A: The most common planned gift is a bequest intention. By providing for the College in your will or retirement plan, you are ensuring the future health of the College at no cost to you during your lifetime.

Charitable gift annuities are also extremely common at Connecticut College. They're easy to set up and can be funded starting at $10,000. It gives you — and up to one other person — guaranteed income for life. There's no risk and you can receive higher rates than you would on many other investments. You do have to be at least 60 years old to establish the annuity, but if you're under 60 a deferred gift annuity can be extremely beneficial.

Q: How do you determine the rate of return on annuities?

A: The rates are based on your age and almost all not-for-profits use those set by the American Council on Gift Annuities. Right now if you're 70, the yield is 5.8 or 5.9 percent, depending on when your birthday is. It's great, considering that people are getting lower returns on their CDs and savings accounts.

Q: And the tax deduction?

A: In depends on the value of the assets you used to set up the annuity, your age and the federal discount rate.

Q: Do you have any favorite tips or stories about people who've used planned giving effectively?

A: Some people set up annuities while they're still working so they get the tax deduction now, while they're in a higher bracket, and defer the payments until after they retire. It's a very effective vehicle for someone close to retirement.

My favorite story is about an alumna who's in her late 60s. She has a series of deferred annuities that are timed to provide her with income at different points in her retirement. Another couple wasn't sure if they'd ever need income from an annuity, but wanted to preserve that option. So we arranged a flexible deferred gift annuity. And then there was an alumna in Maine who wanted to give the College a condo as the basis for a charitable trust that would give her a lifetime income. We worked that out so that it benefited the College and the alumna.

Q: What are the common misperceptions about planned gifts?

A: People think you have to make a seven-figure gift. You don't. We have gift annuities that start at $10,000. Plus people don't realize that you can use stock or real property to fund a life income gift and that the gift will give them a guaranteed rate of return. They also think that they have to be elderly to take advantage of these vehicles.

Q: What's the most common question you hear when you visit people?

A: Most people want to know if a planned gift can help them solve a specific financial challenge. They need a certain amount of income, for example. Or they have real estate that they aren't sure how to handle. So we sit down and talk. Sometimes I come back and consult a lawyer or accountant and I always encourage them to do the same. We can almost always find a solution that accomplishes what the person wants.

Q: The College is in a Campaign. How does planned giving fit in?

A: Life income gifts are gifts to the College, so they count toward the Campaign for Connecticut College at face value. They also count toward your reunion gift. Bequests count at face value if you're over 70. You just need to document your intention either by making us a copy of the part of the will that names the College or informing us in writing of your intention.

Q: Is there a growing interest in planned gifts?

A: Yes.
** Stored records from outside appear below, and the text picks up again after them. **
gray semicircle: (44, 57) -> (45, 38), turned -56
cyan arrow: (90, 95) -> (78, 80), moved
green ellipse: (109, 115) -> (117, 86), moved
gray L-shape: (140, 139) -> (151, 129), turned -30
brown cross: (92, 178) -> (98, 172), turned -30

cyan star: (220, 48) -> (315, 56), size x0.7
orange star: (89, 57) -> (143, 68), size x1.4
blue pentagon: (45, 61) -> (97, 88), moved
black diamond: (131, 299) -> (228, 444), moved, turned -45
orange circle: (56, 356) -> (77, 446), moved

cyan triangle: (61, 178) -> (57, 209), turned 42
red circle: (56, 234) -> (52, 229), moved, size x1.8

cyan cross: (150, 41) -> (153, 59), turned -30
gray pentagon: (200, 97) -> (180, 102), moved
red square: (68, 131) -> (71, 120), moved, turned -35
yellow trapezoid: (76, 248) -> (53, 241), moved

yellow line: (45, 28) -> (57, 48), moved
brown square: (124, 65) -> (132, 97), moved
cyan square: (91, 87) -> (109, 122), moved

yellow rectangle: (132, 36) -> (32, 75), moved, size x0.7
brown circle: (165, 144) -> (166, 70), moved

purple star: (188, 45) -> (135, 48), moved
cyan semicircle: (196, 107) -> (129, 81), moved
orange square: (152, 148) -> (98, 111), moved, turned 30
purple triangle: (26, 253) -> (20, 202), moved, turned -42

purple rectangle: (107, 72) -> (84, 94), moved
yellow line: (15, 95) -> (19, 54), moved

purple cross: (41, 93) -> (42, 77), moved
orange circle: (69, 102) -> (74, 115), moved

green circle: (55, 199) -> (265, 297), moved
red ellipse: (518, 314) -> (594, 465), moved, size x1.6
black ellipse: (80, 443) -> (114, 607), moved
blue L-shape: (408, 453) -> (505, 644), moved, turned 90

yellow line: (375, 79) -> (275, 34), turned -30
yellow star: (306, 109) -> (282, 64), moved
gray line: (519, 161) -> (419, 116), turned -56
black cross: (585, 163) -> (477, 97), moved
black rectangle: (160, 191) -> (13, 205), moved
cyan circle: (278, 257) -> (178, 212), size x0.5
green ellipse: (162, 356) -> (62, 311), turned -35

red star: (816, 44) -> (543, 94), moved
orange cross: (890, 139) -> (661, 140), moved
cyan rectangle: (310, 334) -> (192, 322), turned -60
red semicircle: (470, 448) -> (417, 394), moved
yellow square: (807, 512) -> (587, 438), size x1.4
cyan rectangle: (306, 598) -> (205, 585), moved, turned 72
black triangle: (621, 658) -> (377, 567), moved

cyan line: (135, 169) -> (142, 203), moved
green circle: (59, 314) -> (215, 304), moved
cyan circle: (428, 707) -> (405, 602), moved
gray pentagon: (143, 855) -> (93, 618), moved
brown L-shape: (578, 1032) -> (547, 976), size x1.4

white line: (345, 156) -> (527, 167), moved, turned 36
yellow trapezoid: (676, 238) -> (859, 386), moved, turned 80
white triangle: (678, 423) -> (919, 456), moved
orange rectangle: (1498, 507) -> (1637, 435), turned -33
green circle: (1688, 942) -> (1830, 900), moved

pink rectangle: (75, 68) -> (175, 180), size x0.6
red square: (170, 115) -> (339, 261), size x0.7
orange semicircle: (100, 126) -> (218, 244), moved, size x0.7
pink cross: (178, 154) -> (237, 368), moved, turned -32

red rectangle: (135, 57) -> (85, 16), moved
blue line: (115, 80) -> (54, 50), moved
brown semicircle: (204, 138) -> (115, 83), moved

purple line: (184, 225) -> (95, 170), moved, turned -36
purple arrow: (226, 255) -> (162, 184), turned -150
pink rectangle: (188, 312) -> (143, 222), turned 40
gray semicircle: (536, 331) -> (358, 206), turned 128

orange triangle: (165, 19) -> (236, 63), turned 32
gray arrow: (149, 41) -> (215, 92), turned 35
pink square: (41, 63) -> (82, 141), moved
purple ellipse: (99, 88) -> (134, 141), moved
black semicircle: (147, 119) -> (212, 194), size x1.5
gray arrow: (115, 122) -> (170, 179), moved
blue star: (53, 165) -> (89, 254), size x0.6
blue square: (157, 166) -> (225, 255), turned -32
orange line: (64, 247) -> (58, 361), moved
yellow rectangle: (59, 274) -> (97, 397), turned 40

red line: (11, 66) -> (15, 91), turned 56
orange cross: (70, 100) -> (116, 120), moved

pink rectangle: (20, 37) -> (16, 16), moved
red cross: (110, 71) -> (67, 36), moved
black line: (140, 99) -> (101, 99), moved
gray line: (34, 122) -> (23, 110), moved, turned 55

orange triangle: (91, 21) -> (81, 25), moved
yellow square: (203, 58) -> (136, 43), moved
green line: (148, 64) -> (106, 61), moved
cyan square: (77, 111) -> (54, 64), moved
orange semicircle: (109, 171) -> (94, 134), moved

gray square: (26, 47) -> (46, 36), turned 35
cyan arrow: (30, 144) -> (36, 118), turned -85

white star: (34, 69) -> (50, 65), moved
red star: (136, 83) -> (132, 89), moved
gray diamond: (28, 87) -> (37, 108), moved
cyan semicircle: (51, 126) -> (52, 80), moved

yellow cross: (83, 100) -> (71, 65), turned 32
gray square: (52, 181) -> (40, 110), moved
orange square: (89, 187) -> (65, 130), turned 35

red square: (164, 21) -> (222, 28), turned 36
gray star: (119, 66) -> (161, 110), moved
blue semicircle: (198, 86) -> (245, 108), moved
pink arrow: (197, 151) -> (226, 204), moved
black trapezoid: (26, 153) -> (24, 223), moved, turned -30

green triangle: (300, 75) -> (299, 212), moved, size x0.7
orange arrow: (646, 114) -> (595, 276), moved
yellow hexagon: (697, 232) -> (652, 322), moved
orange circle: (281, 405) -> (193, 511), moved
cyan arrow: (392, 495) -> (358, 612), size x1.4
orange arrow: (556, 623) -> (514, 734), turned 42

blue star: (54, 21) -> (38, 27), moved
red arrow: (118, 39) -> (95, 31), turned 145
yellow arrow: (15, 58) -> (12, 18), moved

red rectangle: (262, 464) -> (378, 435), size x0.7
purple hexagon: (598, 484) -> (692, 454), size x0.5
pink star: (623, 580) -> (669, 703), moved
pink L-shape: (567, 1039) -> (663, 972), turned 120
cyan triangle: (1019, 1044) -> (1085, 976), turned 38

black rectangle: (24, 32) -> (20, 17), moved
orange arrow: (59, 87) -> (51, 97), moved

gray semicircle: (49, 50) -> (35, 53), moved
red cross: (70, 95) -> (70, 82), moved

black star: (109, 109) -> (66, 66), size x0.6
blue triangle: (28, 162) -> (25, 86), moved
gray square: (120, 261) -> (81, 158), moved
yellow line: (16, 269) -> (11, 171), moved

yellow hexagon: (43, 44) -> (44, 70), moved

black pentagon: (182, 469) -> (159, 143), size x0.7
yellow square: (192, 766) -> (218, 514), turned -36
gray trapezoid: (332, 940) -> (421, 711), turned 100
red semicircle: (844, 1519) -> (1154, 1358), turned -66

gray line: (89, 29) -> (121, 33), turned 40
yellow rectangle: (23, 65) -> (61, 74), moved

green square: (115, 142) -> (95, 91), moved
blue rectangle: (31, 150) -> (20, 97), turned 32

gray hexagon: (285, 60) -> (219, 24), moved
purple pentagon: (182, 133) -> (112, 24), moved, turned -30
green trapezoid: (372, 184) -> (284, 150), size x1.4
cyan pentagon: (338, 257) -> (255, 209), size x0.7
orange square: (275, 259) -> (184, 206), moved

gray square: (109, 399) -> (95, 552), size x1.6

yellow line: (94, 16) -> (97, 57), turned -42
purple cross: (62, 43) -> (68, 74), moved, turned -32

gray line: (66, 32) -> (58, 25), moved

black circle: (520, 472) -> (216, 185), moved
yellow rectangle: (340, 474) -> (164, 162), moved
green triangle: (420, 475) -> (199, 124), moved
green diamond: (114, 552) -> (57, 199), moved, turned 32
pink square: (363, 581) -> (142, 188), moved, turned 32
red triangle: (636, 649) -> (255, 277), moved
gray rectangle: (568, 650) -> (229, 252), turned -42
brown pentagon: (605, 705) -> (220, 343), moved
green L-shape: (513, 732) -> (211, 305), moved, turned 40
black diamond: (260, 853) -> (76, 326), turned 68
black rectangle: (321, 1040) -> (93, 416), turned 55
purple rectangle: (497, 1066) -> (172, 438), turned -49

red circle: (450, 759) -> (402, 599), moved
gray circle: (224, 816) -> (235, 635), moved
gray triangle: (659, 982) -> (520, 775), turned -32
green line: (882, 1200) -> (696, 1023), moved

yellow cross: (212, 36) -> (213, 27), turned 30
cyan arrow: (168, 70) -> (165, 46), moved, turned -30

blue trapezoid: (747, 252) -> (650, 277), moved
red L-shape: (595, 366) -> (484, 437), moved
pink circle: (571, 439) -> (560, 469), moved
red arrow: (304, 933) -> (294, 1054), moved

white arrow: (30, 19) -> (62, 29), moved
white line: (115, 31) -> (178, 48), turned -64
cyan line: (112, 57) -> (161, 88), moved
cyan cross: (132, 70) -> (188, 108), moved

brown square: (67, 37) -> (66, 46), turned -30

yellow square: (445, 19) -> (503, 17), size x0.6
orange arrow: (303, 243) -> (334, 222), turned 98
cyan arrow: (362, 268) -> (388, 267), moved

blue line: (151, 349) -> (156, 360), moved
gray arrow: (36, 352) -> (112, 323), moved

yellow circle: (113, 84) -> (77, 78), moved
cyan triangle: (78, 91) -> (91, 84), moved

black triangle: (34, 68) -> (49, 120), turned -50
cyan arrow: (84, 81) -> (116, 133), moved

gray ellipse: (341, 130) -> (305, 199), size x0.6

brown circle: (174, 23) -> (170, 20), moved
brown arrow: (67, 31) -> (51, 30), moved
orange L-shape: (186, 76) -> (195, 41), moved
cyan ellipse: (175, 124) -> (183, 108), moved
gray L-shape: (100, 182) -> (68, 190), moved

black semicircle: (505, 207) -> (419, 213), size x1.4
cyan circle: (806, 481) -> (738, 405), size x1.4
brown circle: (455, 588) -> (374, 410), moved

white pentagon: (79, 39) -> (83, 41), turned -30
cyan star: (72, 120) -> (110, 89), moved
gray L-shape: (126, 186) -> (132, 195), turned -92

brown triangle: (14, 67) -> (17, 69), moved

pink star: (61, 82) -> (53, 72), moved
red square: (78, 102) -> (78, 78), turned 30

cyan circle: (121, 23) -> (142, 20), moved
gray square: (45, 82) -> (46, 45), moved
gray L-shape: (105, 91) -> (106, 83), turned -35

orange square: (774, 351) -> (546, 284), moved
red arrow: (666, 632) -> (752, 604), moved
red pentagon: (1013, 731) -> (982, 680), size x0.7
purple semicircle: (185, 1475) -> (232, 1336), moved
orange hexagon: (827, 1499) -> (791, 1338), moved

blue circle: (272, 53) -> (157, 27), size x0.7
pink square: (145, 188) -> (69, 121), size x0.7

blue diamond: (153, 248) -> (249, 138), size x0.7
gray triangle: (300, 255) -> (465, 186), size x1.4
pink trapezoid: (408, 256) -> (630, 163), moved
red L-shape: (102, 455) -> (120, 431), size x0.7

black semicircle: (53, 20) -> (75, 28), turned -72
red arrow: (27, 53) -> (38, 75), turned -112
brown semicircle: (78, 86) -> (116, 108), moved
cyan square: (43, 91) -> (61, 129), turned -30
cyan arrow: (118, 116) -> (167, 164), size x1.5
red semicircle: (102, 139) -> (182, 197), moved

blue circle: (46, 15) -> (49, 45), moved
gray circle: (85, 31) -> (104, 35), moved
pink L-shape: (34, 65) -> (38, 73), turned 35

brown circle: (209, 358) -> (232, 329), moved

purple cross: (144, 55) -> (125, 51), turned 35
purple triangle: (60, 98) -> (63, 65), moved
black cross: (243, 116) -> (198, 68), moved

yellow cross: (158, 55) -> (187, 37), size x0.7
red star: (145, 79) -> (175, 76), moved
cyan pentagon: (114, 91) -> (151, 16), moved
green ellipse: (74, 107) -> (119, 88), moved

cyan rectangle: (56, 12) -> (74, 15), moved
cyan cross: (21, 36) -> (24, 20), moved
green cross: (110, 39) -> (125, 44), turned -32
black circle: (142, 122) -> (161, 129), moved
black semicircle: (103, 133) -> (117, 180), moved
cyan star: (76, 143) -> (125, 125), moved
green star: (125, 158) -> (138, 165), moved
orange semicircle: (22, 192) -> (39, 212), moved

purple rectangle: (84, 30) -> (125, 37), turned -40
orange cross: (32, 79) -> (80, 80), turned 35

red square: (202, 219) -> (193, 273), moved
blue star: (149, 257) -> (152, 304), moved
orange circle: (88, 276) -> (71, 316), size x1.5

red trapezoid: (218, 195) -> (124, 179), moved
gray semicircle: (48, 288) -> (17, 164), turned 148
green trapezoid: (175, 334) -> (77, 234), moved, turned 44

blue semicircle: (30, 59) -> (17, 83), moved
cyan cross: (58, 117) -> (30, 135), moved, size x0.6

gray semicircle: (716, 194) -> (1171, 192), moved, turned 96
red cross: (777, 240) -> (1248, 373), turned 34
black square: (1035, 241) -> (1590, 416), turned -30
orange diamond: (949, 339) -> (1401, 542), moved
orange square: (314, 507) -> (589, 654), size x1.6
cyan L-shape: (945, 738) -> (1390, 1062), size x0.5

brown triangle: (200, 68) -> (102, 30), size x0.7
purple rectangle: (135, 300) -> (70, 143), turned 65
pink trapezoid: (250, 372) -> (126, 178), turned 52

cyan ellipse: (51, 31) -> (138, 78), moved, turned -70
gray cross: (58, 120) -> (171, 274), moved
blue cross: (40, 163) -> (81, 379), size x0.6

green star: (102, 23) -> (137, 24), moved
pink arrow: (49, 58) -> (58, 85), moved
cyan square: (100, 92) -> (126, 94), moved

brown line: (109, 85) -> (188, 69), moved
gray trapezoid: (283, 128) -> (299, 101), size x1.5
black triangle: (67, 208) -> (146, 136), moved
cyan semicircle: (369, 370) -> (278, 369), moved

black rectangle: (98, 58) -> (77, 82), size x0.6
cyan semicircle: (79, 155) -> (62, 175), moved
People don't always know what's possible, but we encourage them to ask. We have just hired a senior planned giving officer, Ken Dolbashian, to meet with people who are interested in giving and to connect with those who have already made gifts. Ken is an attorney who has been with the Unitarian Universalist Service Committee for the past four years. It will be great to have someone devoted to planned giving full time.

Q: Should I tell you if I've included the College in my will?

A: Absolutely. We'd want to talk with you about your bequest and make sure we understand how you want your gift to be used. And we'd want to thank you.

Q: How comfortable are people when it comes to discussing their estate plans?

A: A lot of people welcome the discussion. I love planned giving. It's always interesting and we can really solve some difficult problems for people at all income levels. We can be creative and work things out. It's a win-win situation. It gives people peace of mind. And it's rewarding to help someone plan their legacy.